Now, Bannon is ready to return to race-riding, four years on from her last ride.
“I’m hoping to maybe ride the next Mackay meeting on Thursday week,” she said.
“I’m going to have a dual licence. I will still train and now ride as well.
“My dual licence is ready to go, but because I have so many horses in work, my old man (Michael Bannon) has taken out his licence again.
“His licence is in the final stages of being processed and as soon as that is approved, I will transfer half my team into his name and the other half I will keep, because as a dual licence-holder you are only allowed to have five horses active in your stable and I’ve got 10 at the moment.”
Bannon intends to keep riding as only a part-time pursuit, riding Mackay, possibly Townsville, and a few country meetings.
“I’m not going to go back full-time,” she said. “It just hurts too much. I’ve got a lot of scar tissue and nerve damage (in the shoulder).
But the injury is much better than what it was, which Bannon attributes to a therapeutic treatment she initially used on her horses.
“We use shockwave therapy and the doctors had raved on about how good it was and it has definitely helped,” she said
“I use it all the time on my shoulders, as well as the horses, and that’s probably what’s given me some incentive to come back, because it’s helped so much.
“I’m not nervous.

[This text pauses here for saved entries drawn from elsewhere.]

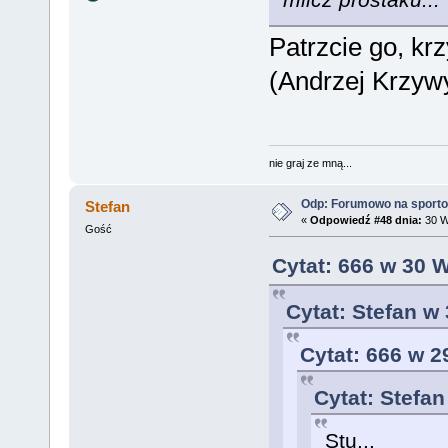
Patrzcie go, krz
(Andrzej Krzyw
nie graj ze mną...
Odp: Forumowo na sport
Stefan
«
Odpowiedź #48 dnia:
30 W
Gość
Cytat: 666 w 30 
Cytat: Stefan w
Cytat: 666 w 2
Cytat: Stefa
Stu...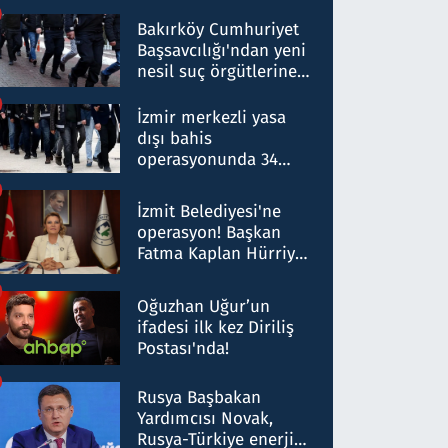
Bakırköy Cumhuriyet
Başsavcılığı'ndan yeni
nesil suç örgütlerine
operasyon: 50 şüpheli
hakkında gözaltı kararı
İzmir merkezli yasa
dışı bahis
operasyonunda 34
gözaltı: Yaklaşık 2
Milyar liralık para
İzmit Belediyesi'ne
trafiği tespit edildi
operasyon! Başkan
Fatma Kaplan Hürriyet
ve eşi gözaltına alındı
Oğuzhan Uğur’un
ifadesi ilk kez Diriliş
Postası'nda!
Rusya Başbakan
Yardımcısı Novak,
Rusya-Türkiye enerji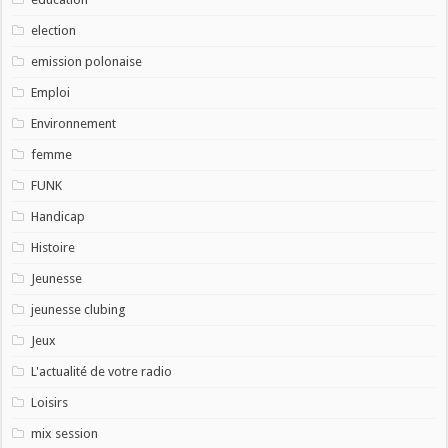
election
emission polonaise
Emploi
Environnement
femme
FUNK
Handicap
Histoire
Jeunesse
jeunesse clubing
Jeux
L'actualité de votre radio
Loisirs
mix session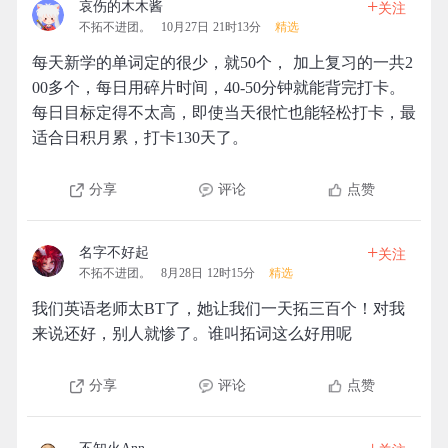
+
哀伤的木木酱
关注
不拓不进团。
10月27日 21时13分
精选
每天新学的单词定的很少，就50个， 加上复习的一共2
00多个，每日用碎片时间，40-50分钟就能背完打卡。
每日目标定得不太高，即使当天很忙也能轻松打卡，最
适合日积月累，打卡130天了。
分享
评论
点赞
+
名字不好起
关注
不拓不进团。
8月28日 12时15分
精选
我们英语老师太BT了，她让我们一天拓三百个！对我
来说还好，别人就惨了。谁叫拓词这么好用呢
分享
评论
点赞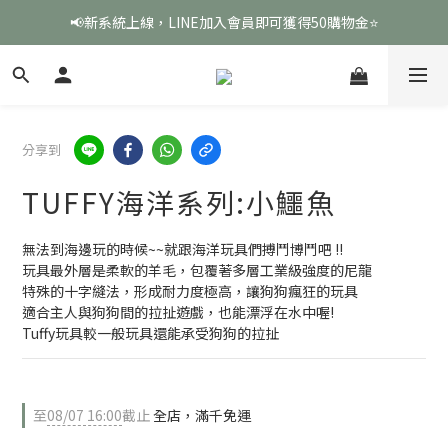
📢新系統上線，LINE加入會員即可獲得50購物金⭐
分享到
TUFFY海洋系列:小鱷魚
無法到海邊玩的時候~~就跟海洋玩具們搏鬥博鬥吧 !!
玩具最外層是柔軟的羊毛，包覆著多層工業級強度的尼龍
特殊的十字縫法，形成耐力度極高，讓狗狗瘋狂的玩具
適合主人與狗狗間的拉扯遊戲，也能漂浮在水中喔!
Tuffy玩具較一般玩具還能承受狗狗的拉扯
至
08/07 16:00
截止
全店，滿千免運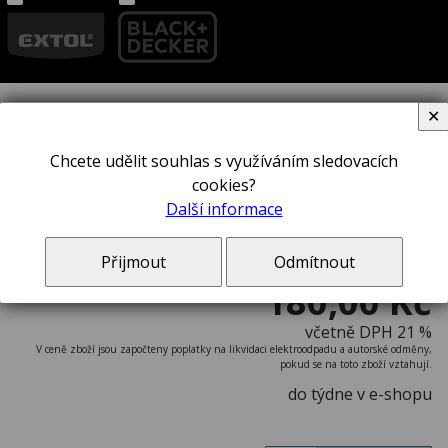
✕
Dláto STANLEY® 0-16-539
Chcete udělit souhlas s využíváním sledovacích
cookies?
Další informace
Přijmout
Odmítnout
180,00 Kč
včetně DPH 21 %
V ceně zboží jsou započteny poplatky na likvidaci elektroodpadu a autorské odměny,
pokud se na toto zboží vztahují.
do týdne v e-shopu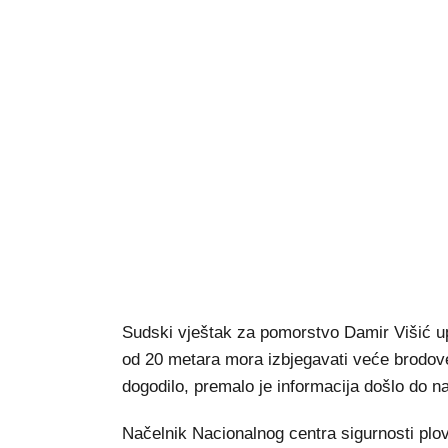
Sudski vještak za pomorstvo Damir Višić upo
od 20 metara mora izbjegavati veće brodov
dogodilo, premalo je informacija došlo do na
Načelnik Nacionalnog centra sigurnosti plo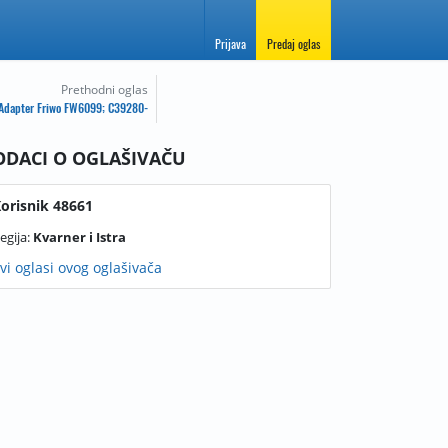
Prijava
Predaj oglas
Prethodni oglas
Adapter Friwo FW6099; C39280-
Z4-C50
ODACI O OGLAŠIVAČU
orisnik 48661
egija:
Kvarner i Istra
vi oglasi ovog oglašivača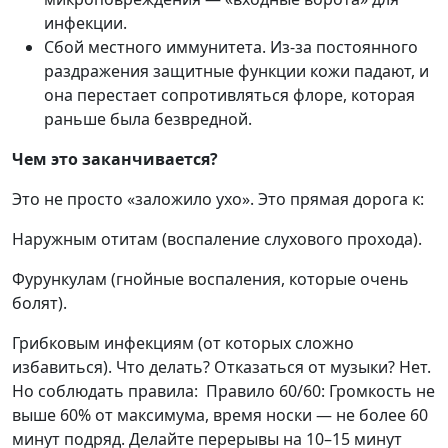
инфекции.
Сбой местного иммунитета. Из-за постоянного
раздражения защитные функции кожи падают, и
она перестает сопротивляться флоре, которая
раньше была безвредной.
Чем это заканчивается?
Это не просто «заложило ухо». Это прямая дорога к:
Наружным отитам (воспаление слухового прохода).
Фурункулам (гнойные воспаления, которые очень
болят).
Грибковым инфекциям (от которых сложно
избавиться).
Что делать? Отказаться от музыки? Нет.
Но соблюдать правила:
Правило 60/60:
Громкость не
выше 60% от максимума, время носки — не более 60
минут подряд. Делайте перерывы на 10–15 минут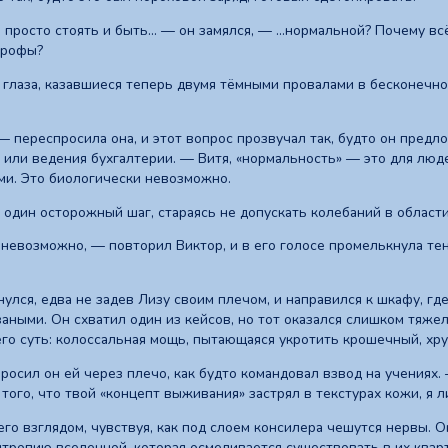
росто стоять и быть... — он замялся, — ...нормальной? Почему вс
трофы?
ё глаза, казавшиеся теперь двумя тёмными провалами в бесконечно
 переспросила она, и этот вопрос прозвучал так, будто он предл
 или ведения бухгалтерии. — Витя, «нормальность» — это для люде
и. Это биологически невозможно.
 один осторожный шаг, стараясь не допускать колебаний в области
невозможно, — повторил Виктор, и в его голосе промелькнула тен
нулся, едва не задев Лизу своим плечом, и направился к шкафу, г
аными. Он схватил один из кейсов, но тот оказался слишком тяжел
его суть: колоссальная мощь, пытающаяся укротить крошечный, хру
росил он ей через плечо, как будто командовал взвод на учениях.
того, что твой «концепт выживания» застрял в текстурах кожи, я л
го взглядом, чувствуя, как под слоем консилера чешутся нервы. О
нтропию вселенной, которая осмеливается существовать в их квар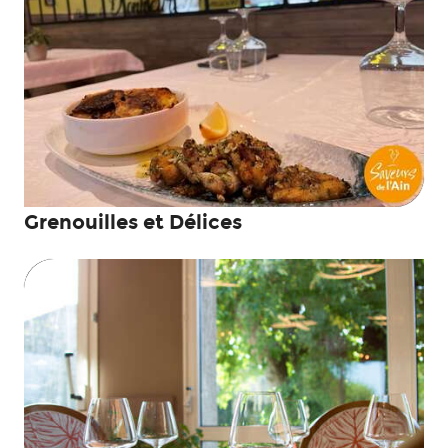
Grenouilles et Délices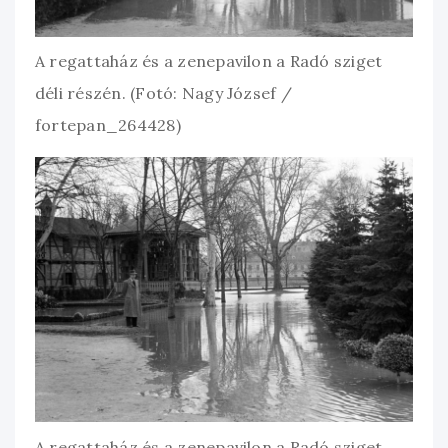
A regattaház és a zenepavilon a Radó sziget
déli részén. (Fotó: Nagy József /
fortepan_264428)
A regattaház és a zenepavilon a Radó sziget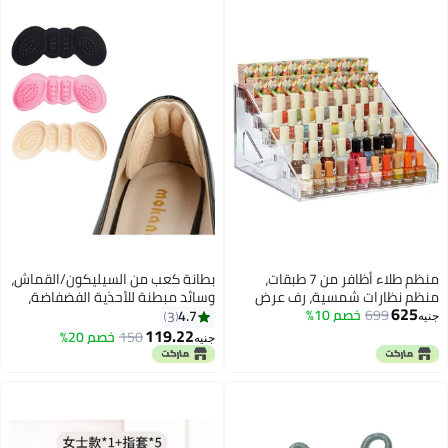
منظم طلاء أظافر من 7 طبقات،
بطانة كعب من السيليكون/القماش،
منظم نظارات شمسية، رف عرض
وسائد مبطنة للأحذية الفضفاضة،
625
699
خصم 10%
أكريليك، مكان لتخزين النظارات، حامل
وسائد كعب مريحة للأحذية الكبيرة
4.7
3
جنيه
للزيوت العطرية، منظم مكياج، سهل
جدًا للرجال والنساء، حشوة لتحسين
119.22
150
خصم 20%
جنيه
التركيب بدون أدوات
ملاءمة الحذاء وراحته، تمنع انزلاق
الكعب وظهور البثور متعدد الالوان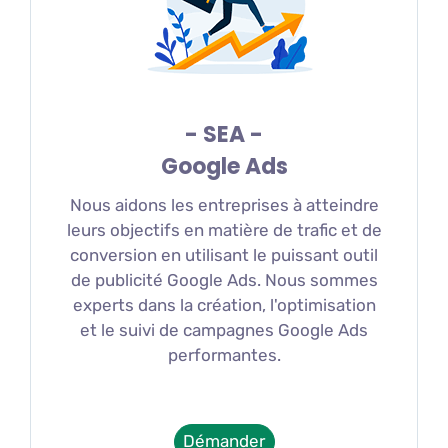
- SEA -
Google Ads
Nous aidons les entreprises à atteindre
leurs objectifs en matière de trafic et de
conversion en utilisant le puissant outil
de publicité Google Ads. Nous sommes
experts dans la création, l'optimisation
et le suivi de campagnes Google Ads
performantes.
Démander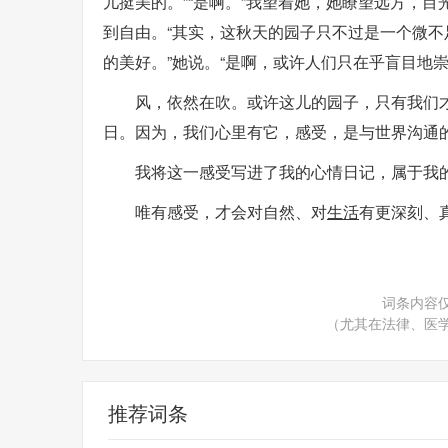
儿挺美的。”“是啊。”我望着她，她瞭望远方，
到自由。“其实，这秋天的园子只不过是一个微
的美好。”她说。“是啊，或许人们只在乎盲目地
风，依然在吹。或许这儿的园子，只有我们
日。因为，我们心里有它，感受，是与世界沟通
我将这一感受写进了我的心情日记，属于我
唯有感受，才会对自然、对
生活
有更深刻、
词条内容
（尤其在法律、医
推荐词条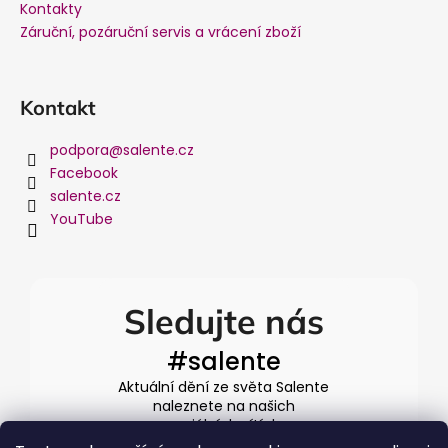
Kontakty
Záruční, pozáruční servis a vrácení zboží
Kontakt
podpora
@
salente.cz
Facebook
salente.cz
YouTube
Sledujte nás
#salente
Aktuální dění ze světa Salente
naleznete na našich
sociálních sítích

I’m more excited about returning than anything.”
Star apprentice weighs up appeal
Queensland’s top apprentice Baylee Nothdurft is considering his options of appeal after having two rulings go against him in the past 48 hours.
On Tuesday, Nothdurft was suspended for one month after stewards found him careless of interference in the incident that led to Tegan Harrison’s fall in October.
Four jockeys came to grief in the fall, where Harrison suffered serious injuries to her sternum, ribs and vertebrae. She remains on the sidelines.
Nothdurft, who had his master Tony Gollan with him at the inquiry, argued the shift was only minimal, but stewards deemed it enough to warrant the suspension.
Simultaneously, Nothdurt’s internal review of a 12-day suspension incurred for his ride on A Man To Match on November 2 has been returned and the stewards’ decision upheld. That followed a suspension at Doomben on Saturday, which Nothdurft chose to take straight away.
He had hoped to be back for the ride on Vega One in The Gateway on December 14, but the internal review finding means he has to appeal to QCAT and seek a stay if he is to keep riding.
He will decide on Thursday what action to take, but Michael Rodd has been booked for Vega One should Nothdurft be on the sidelines.